Sometimes you can do everything right and still get punished for it. That's exactly what happened to Monday.com (MNDY) on Monday, as shares tanked to a 52-week low despite the work-management software company beating quarterly earnings expectations. The culprit? A softer outlook for 2026 that spooked investors who had been hoping for more.
The numbers themselves looked pretty solid. Monday.com reported fourth-quarter revenue of $333.88 million, up 25% year-over-year and comfortably ahead of the analyst consensus estimate of $329.64 million. Adjusted earnings per share came in at $1.04, beating expectations of 92 cents.
Monday.com's business model centers on selling subscriptions to its cloud-based Work OS platform, and the customer metrics showed continued momentum. The company's net dollar retention rate hit 110% overall and 114% for customers with more than 10 users—both healthy indicators of existing customers spending more over time.

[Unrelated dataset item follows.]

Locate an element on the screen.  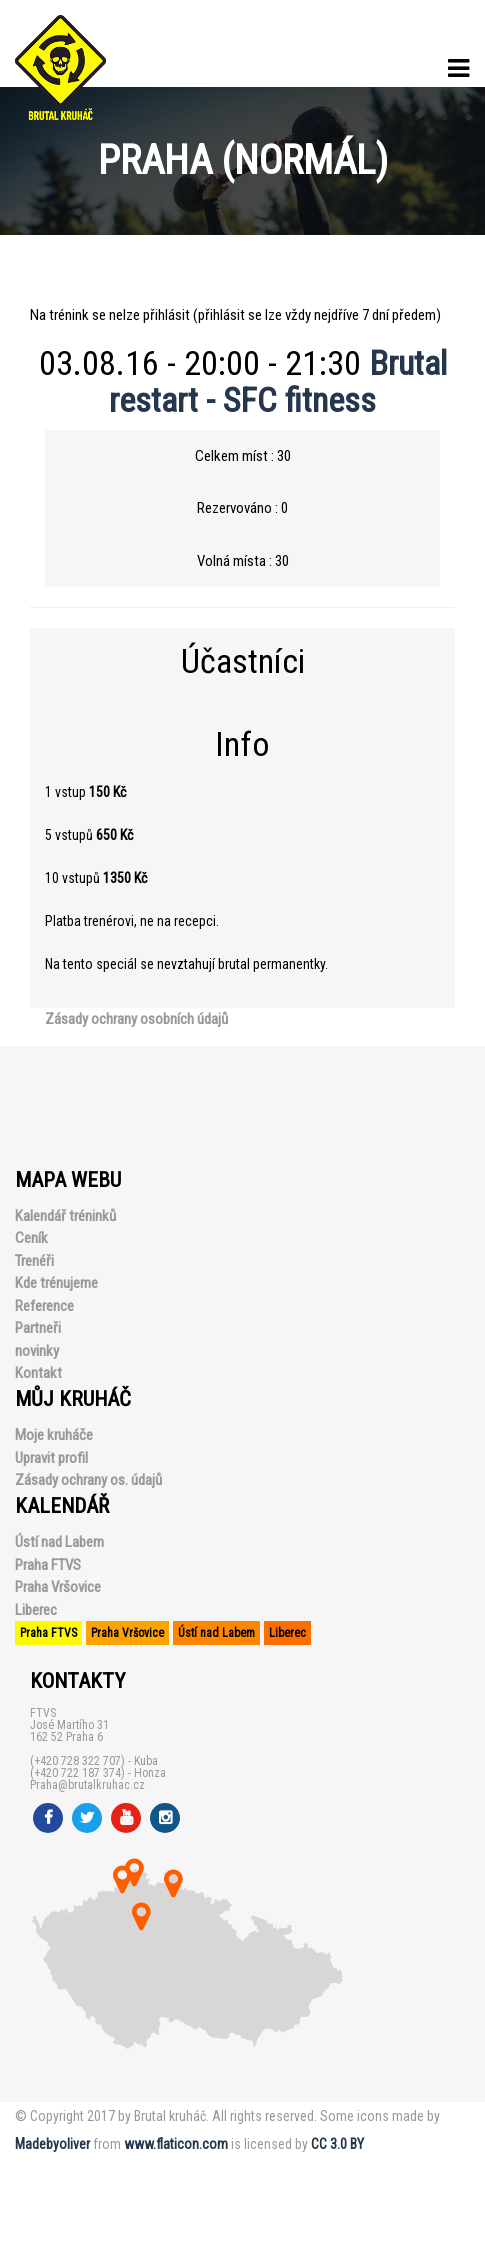 Partneři is located at coordinates (38, 1328).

The real growth story is happening upmarket. The number of customers paying more than $50,000 in annual recurring revenue jumped 34% year-over-year to 4,281. That's the sweet spot for software companies: landing bigger enterprise deals that are stickier and more profitable.

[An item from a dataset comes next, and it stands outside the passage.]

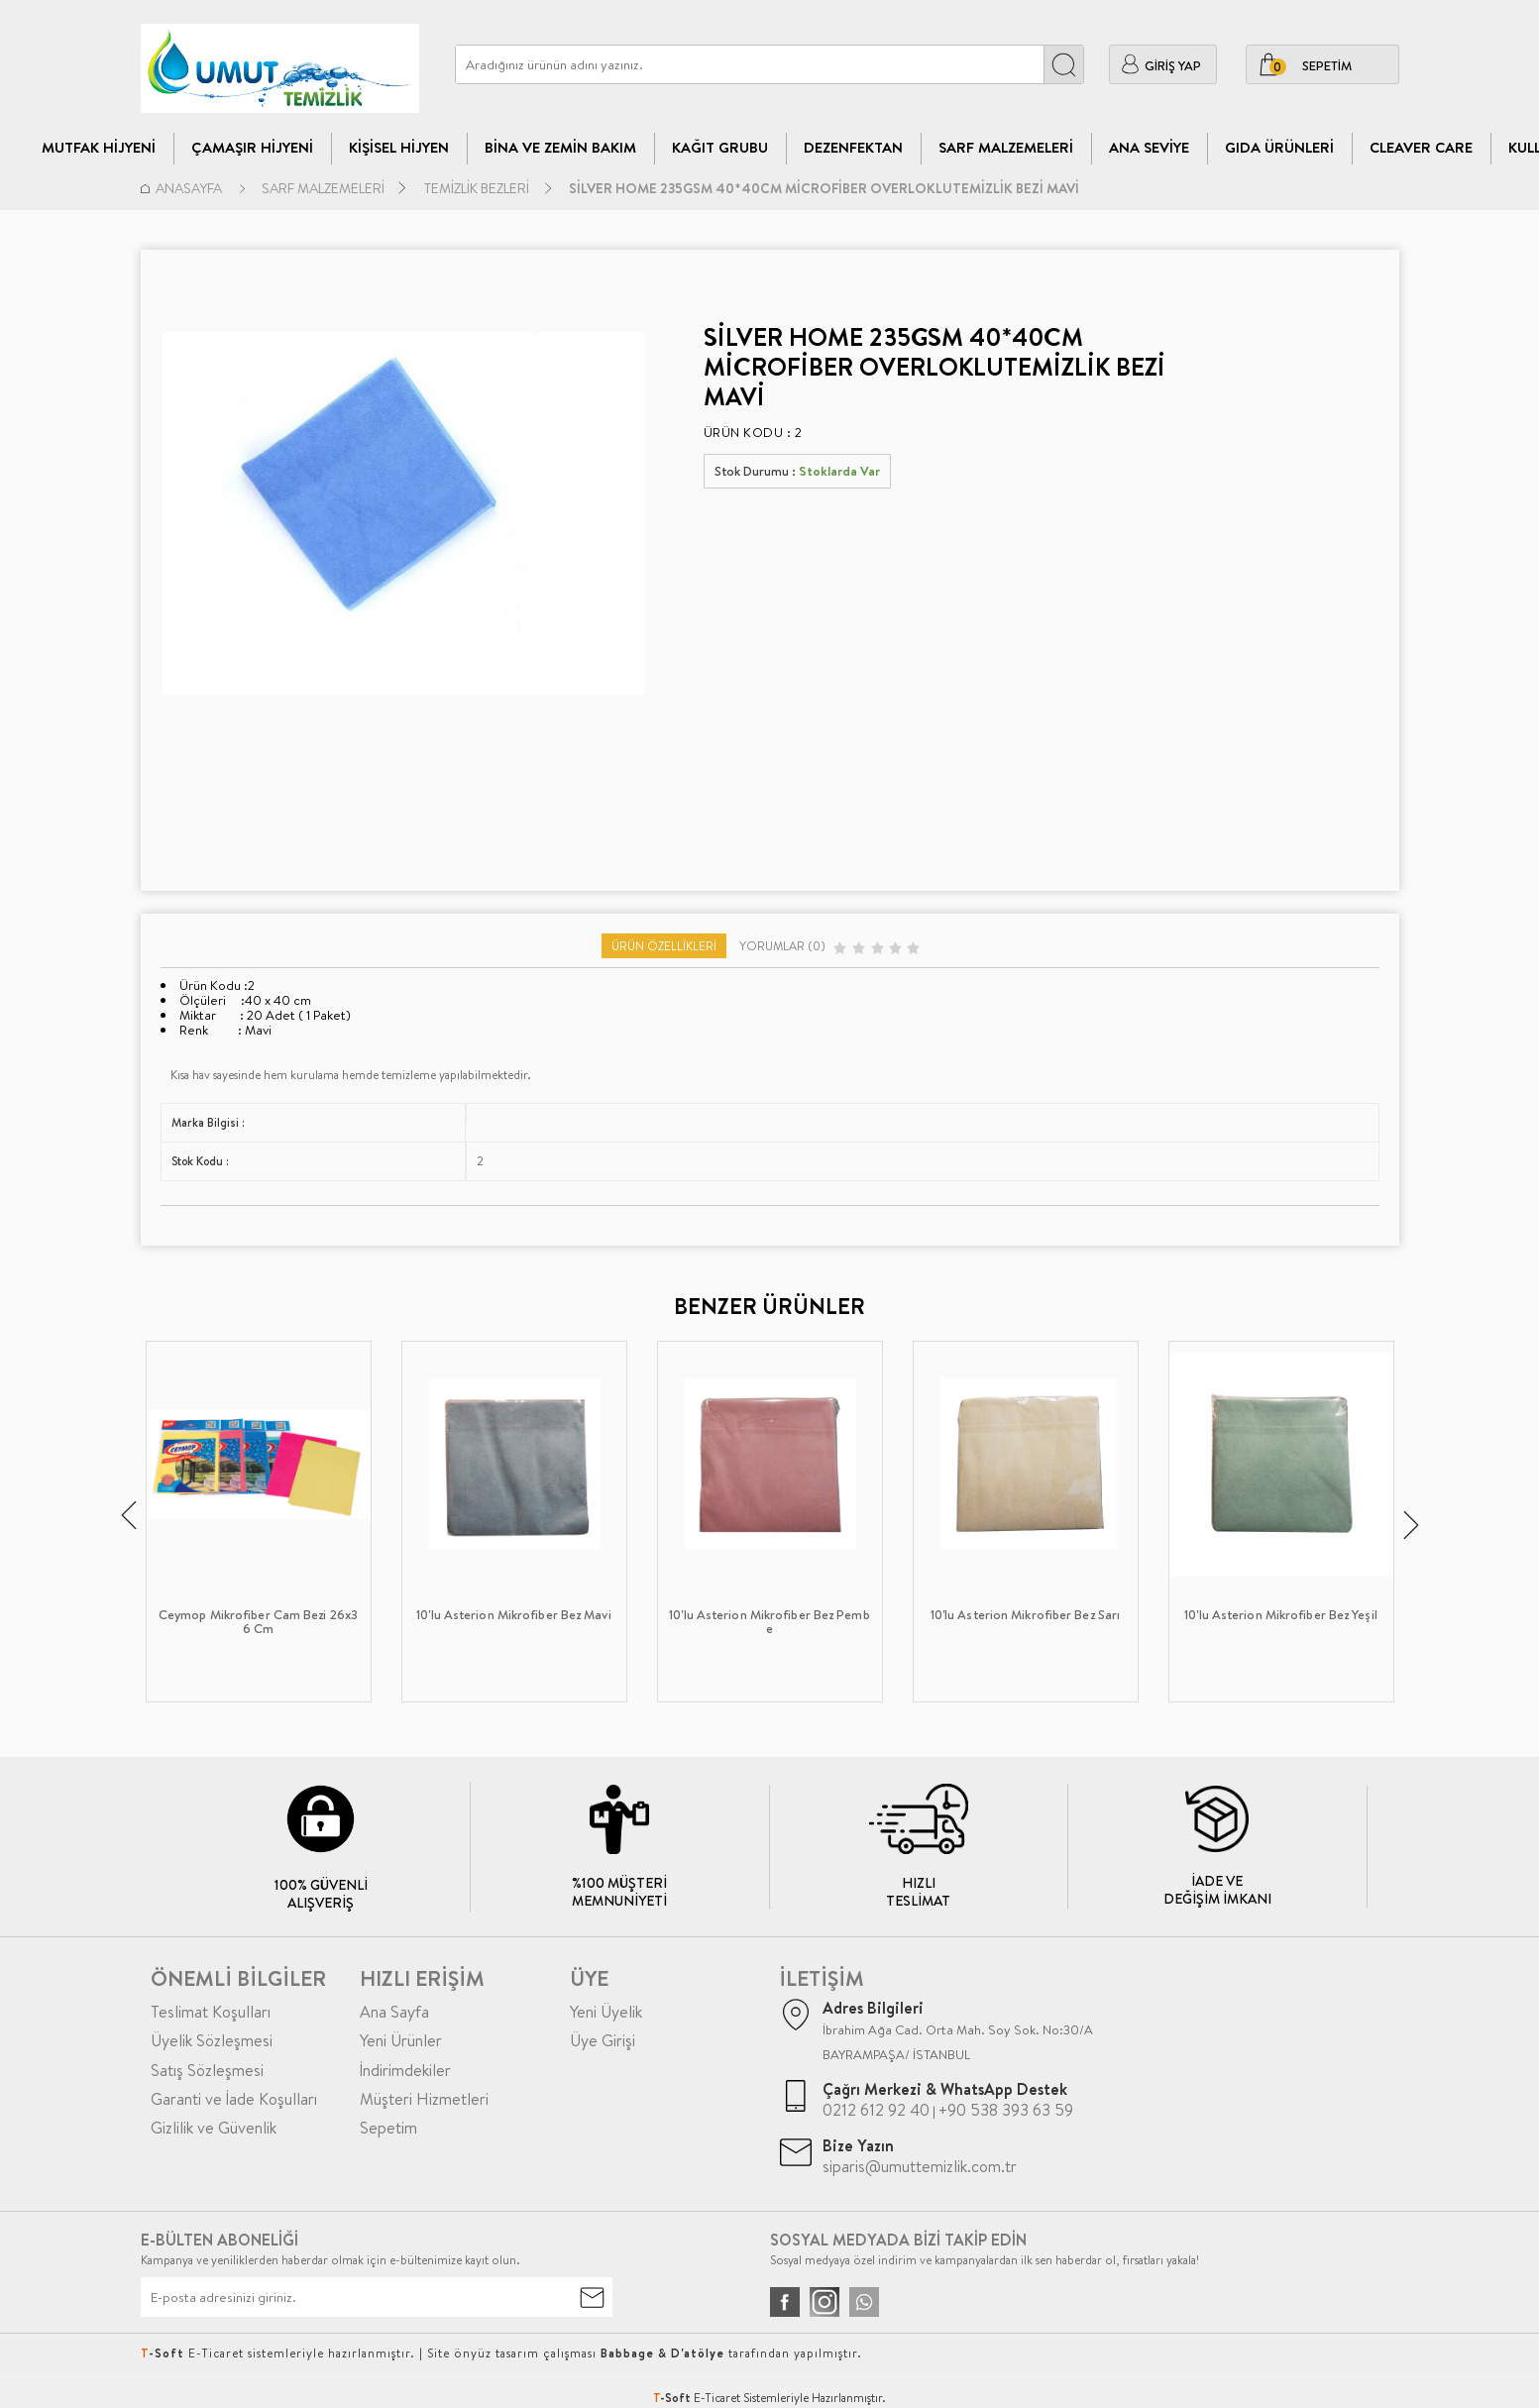 The image size is (1539, 2408). I want to click on Kağıt Grubu, so click(720, 147).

But here's where things got complicated. The adjusted operating margin dropped 200 basis points to 13%, with about 180 basis points of that decline coming from foreign exchange headwinds. Operating cash flow fell to $59.7 million from $76.7 million a year ago, while adjusted free cash flow declined to $56.7 million from $72.7 million. The company ended the quarter with a healthy $1.67 billion in cash and equivalents.
Co-founders and co-CEOs Roy Mann and Eran Zinman struck an upbeat tone, noting that the company delivered disciplined execution in 2025 with 27% revenue growth and a 14% adjusted operating margin while expanding its product lineup and driving adoption of its AI offerings. They emphasized that Monday.com is gaining traction with larger customers increasingly standardizing on the platform for critical workflows.
CFO Eliran Glazer acknowledged the forex headwinds are creating near-term margin pressure but maintained that the company's fundamentals remain healthy and momentum among larger customers continues.